A maioria dos ministros do Supremo Tribunal Federal (STF) rejeitou a proposta apresentada pelo ministro Marco Aurélio Mello de adotar o critério da continuidade delitiva em vez do concurso material para a fixação das penas dos condenados no processo do mensalão. A tese de Marco Aurélio reduziria as penas de 16 réus em pelo menos um terço.
O único a seguir o entendimento de Marco Aurélio foi o revisor do mensalão, ministro Ricardo Lewandowski. Para ele, houve "claramente uma desproporção" na definição das penas. "É preciso considerar os princípios da razoabilidade e da proporcionalidade que estão na Constituição", alegou Lewandowski.
Rosa Weber foi a primeira a mostrar discordância em relação à proposta de Marco Aurélio. Para a ministra, o Supremo estaria sendo incoerente e contraditório caso acatasse a continuidade delitiva uma vez que parte dos ministros entendeu que não havia uma unidade na execução dos crimes, mas sim uma coautoria entre os réus para o cometimento de crimes diversos.
Para Luiz Fux, as penas foram fixadas "à luz da razoabilidade", motivo pelo qual rejeitou a proposta.

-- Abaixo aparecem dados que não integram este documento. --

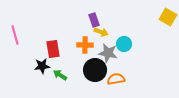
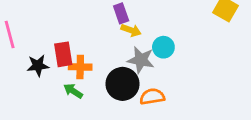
orange cross: (85, 45) -> (80, 67), moved
black star: (42, 66) -> (38, 66), moved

Cármen Lúcia ressaltou que respeita e valoriza as colocações do ministro Marco Aurélio, mas também acompanhou o relator. Durante seu voto, a ministra lembrou a "coerência" de Marco Aurélio, que em 2001 proferiu um voto similar sobre o tema da continuidade delitiva.

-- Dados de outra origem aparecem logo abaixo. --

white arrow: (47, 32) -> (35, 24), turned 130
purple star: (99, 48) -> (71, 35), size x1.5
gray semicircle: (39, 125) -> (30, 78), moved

"Para que ocorra a continuidade é necessário que os delitos tenham sido praticados pelos agentes tendo em conta a mesma data, hora e local dos crimes. E não foi isso o que aconteceu", explicou a ministra.
O ministro Gilmar Mendes esclareceu que não há como aceitar a posição de Marco Aurélio e defendida por Lewandowski de aceitar sob um mesmo guarda-chuva crimes de natureza tão diferentes como peculato, corrupção e lavagem de dinheiro. "Estamos a falar de uma prática que teve uma conexão temporal de dois, três anos e que nós mesmos estabelecemos de forma diversa na jurisprudência do tribunal", afirmou.

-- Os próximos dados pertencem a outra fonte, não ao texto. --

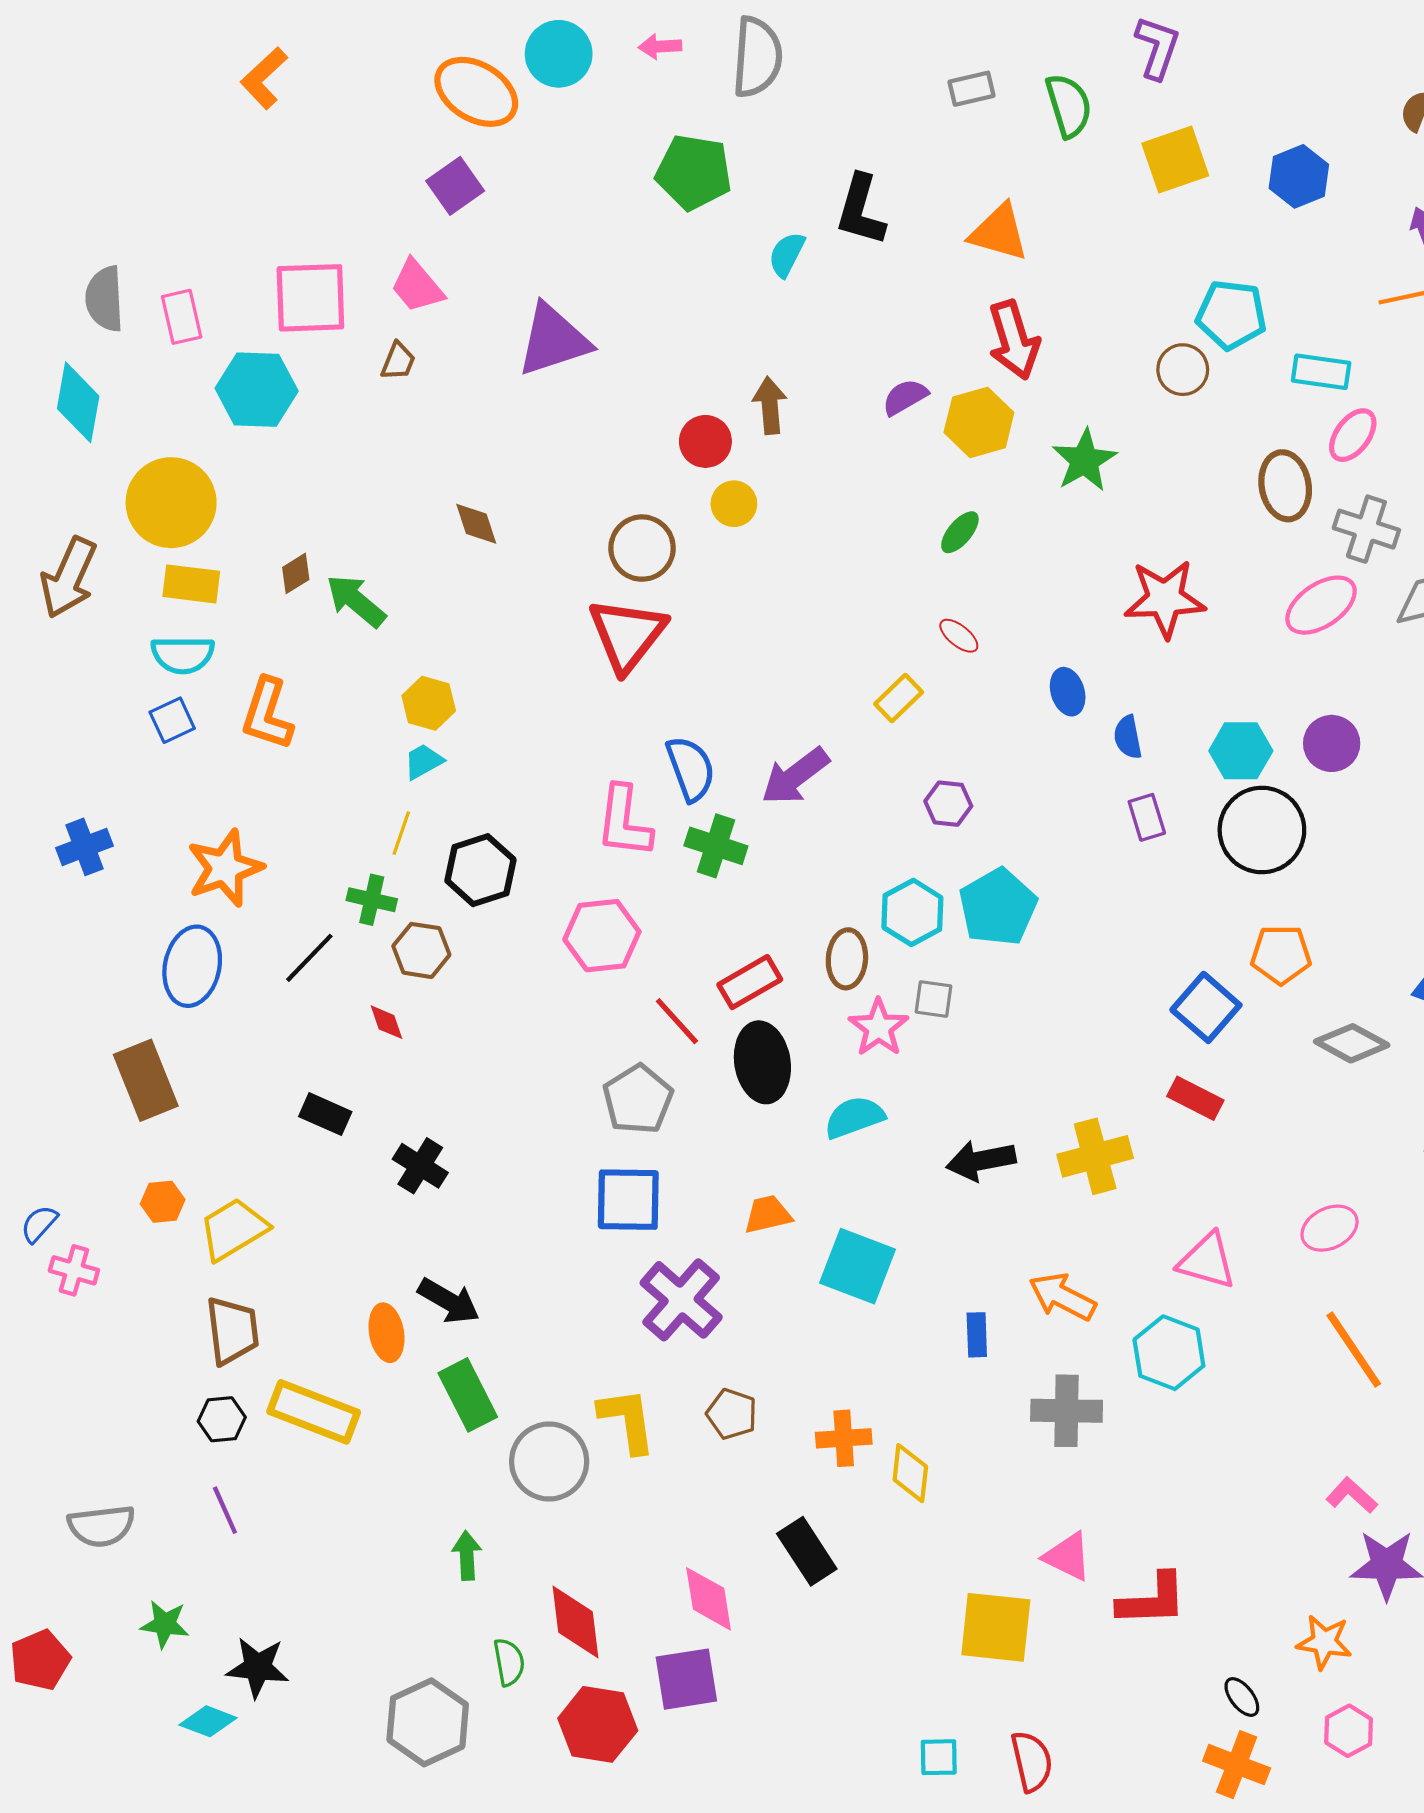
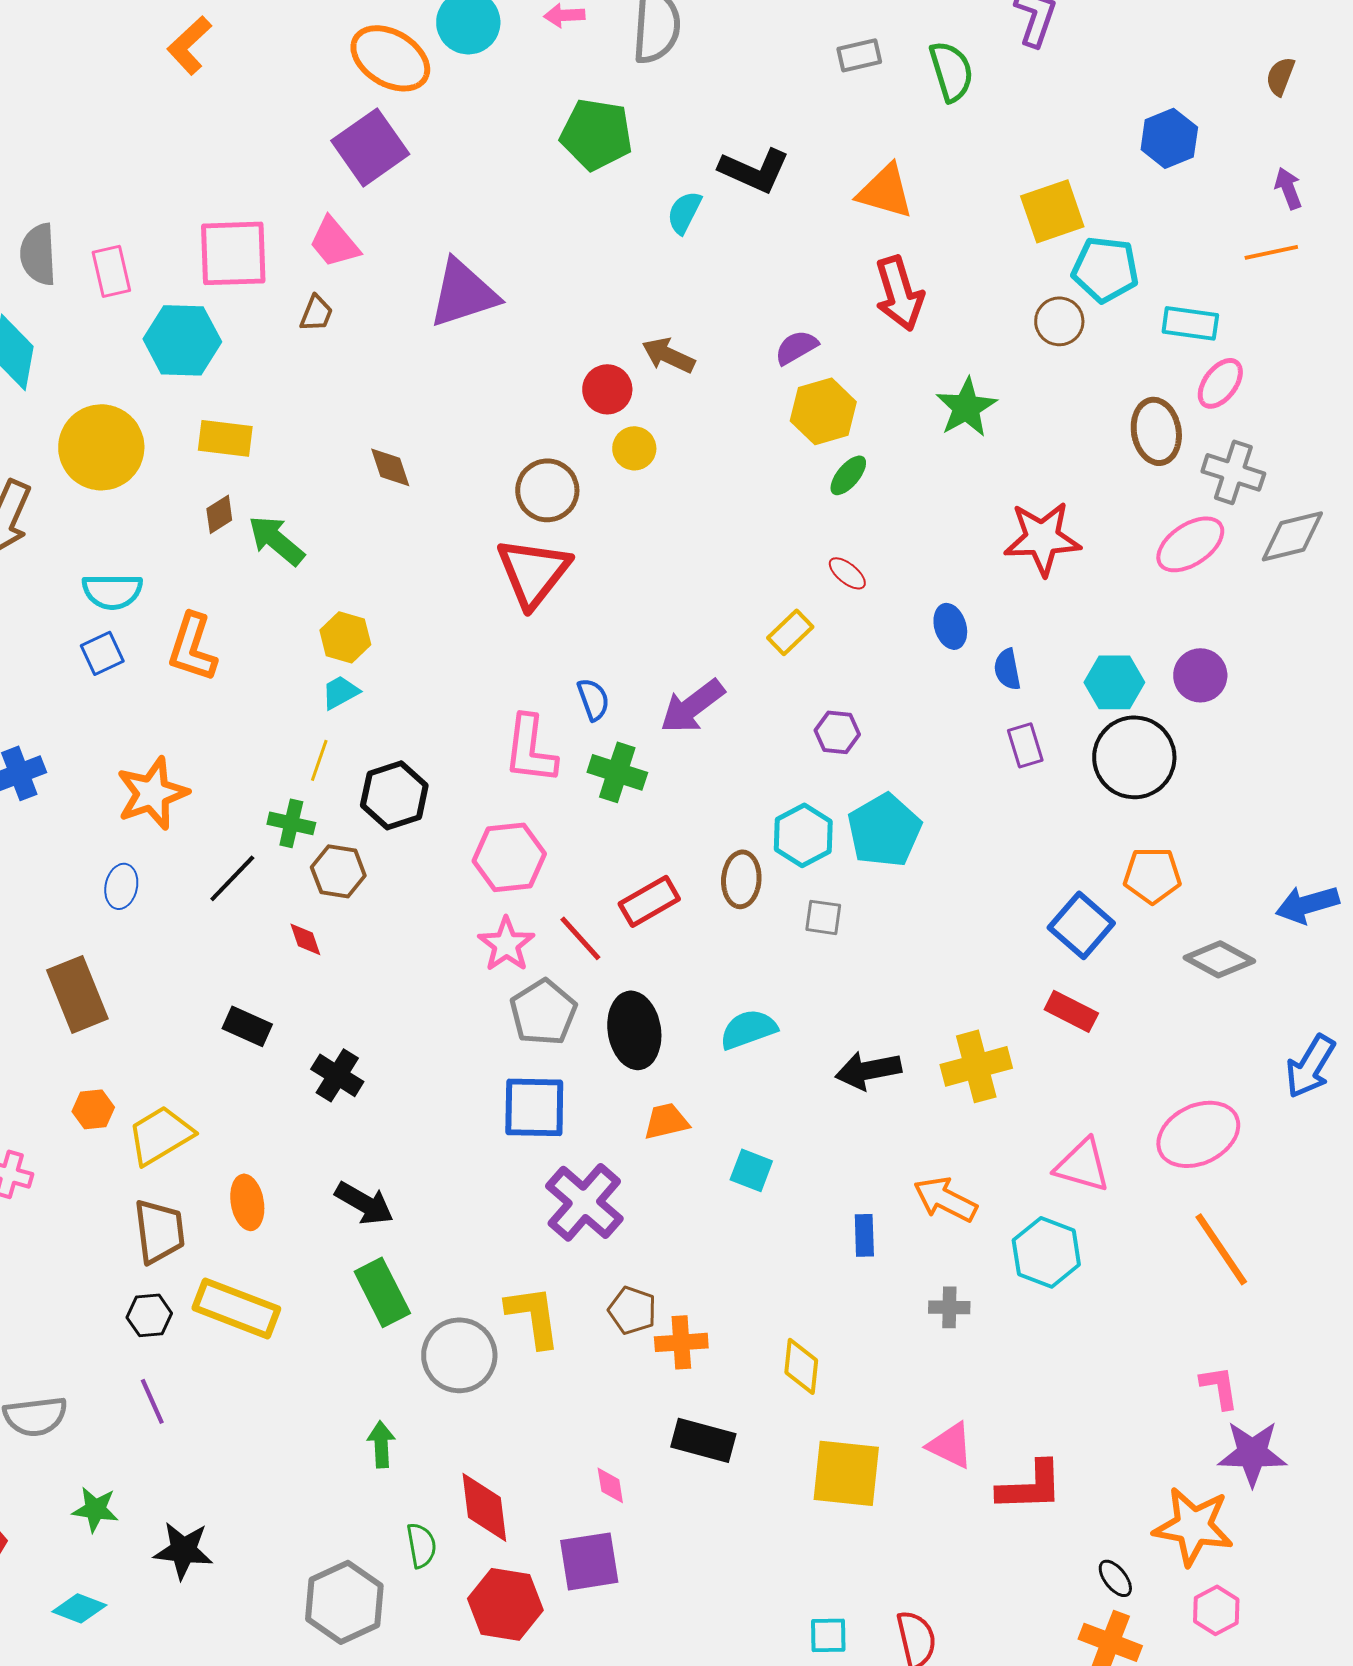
yellow square: (1175, 159) -> (1052, 211), moved
purple square: (455, 186) -> (370, 147), size x1.4
black L-shape: (861, 210) -> (754, 170), turned -82
brown arrow: (770, 406) -> (668, 355), turned -60
yellow hexagon: (979, 422) -> (823, 411), moved
yellow rectangle: (191, 584) -> (225, 438), moved
blue semicircle: (691, 769) -> (593, 699), size x0.7
blue ellipse: (192, 966) -> (121, 886), size x0.6
pink star: (879, 1027) -> (506, 944), moved
black ellipse: (762, 1062) -> (634, 1030), moved
pink ellipse: (1330, 1228) -> (1198, 1134), size x1.5
cyan square: (857, 1266) -> (751, 1170), size x0.6
orange ellipse: (386, 1333) -> (247, 1202), moved
gray cross: (1067, 1411) -> (949, 1307), size x0.6
orange cross: (844, 1438) -> (681, 1342), moved
pink L-shape: (1352, 1495) -> (1219, 1387), turned 39
black rectangle: (807, 1551) -> (703, 1440), turned -42
pink diamond: (709, 1599) -> (610, 1485), size x0.6
yellow square: (996, 1627) -> (846, 1473), moved
orange star: (1324, 1642) -> (1193, 1526), size x1.5
cyan diamond: (208, 1721) -> (79, 1608), moved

Com a definição sobre qual foi a característica dos crimes cometidos, as penas impostas até o momento aos 25 condenados do mensalão permanecem inalteradas. Somadas, as punições fixadas pelo Supremo chegam a 280 anos de prisão.
Proposta rejeitada
A proposta do ministro Marco Aurélio foi formulada a partir de pedidos da defesa para que penas para crimes da mesma espécie fossem unificadas. O ministro entendeu que crimes contra a administração pública e contra o sistema financeiro poderiam coexistir sob a mesma punição. A exceção seriam as condenações por formação de quadrilha que, segundo o ministro, seriam crimes contra a paz pública.
As penas propostas até agora, que totalizam 280 anos, foram fixadas levando em conta o concurso material, quando o mesmo crime é cometido diversas vezes em ações distintas. Seguindo esse critério, uma pena foi fixada para cada um dos crimes.
No caso da continuidade delitiva, base da proposta de Marco Aurélio, considera-se que o primeiro crime levou ao segundo, e assim por diante. Ou seja, o mesmo crime foi praticado de formas diferentes e continuamente. Assim, aplica-se a pena mais grave, que pode ser ampliada de um sexto a dois terços.
Isso quer dizer que condenados a vários crimes, como Marcos Valério, que foi punido por corrupção ativa, peculato, lavagem de dinheiro e evasão de divisas, ficaria apenas com a pena mais alta desses delitos, no caso a de lavagem de dinheiro. A ela seria acrescida a pena por formação de quadrilha, que não entra na contagem por não ser contra a administração pública.
O próprio ministro tinha consciência de que não teria guarida entre os colegas de plenário. Durante o intervalo da sessão desta quarta-feira, Marco Aurélio foi irônico. "Estou muito acostumado a ficar isolado no plenário. Não sei se fico ou se terei alguma solidariedade na minha forma de pensar. Quem sabe se reafirma a máxima dos antigos, a virtude do meio-termo", disse.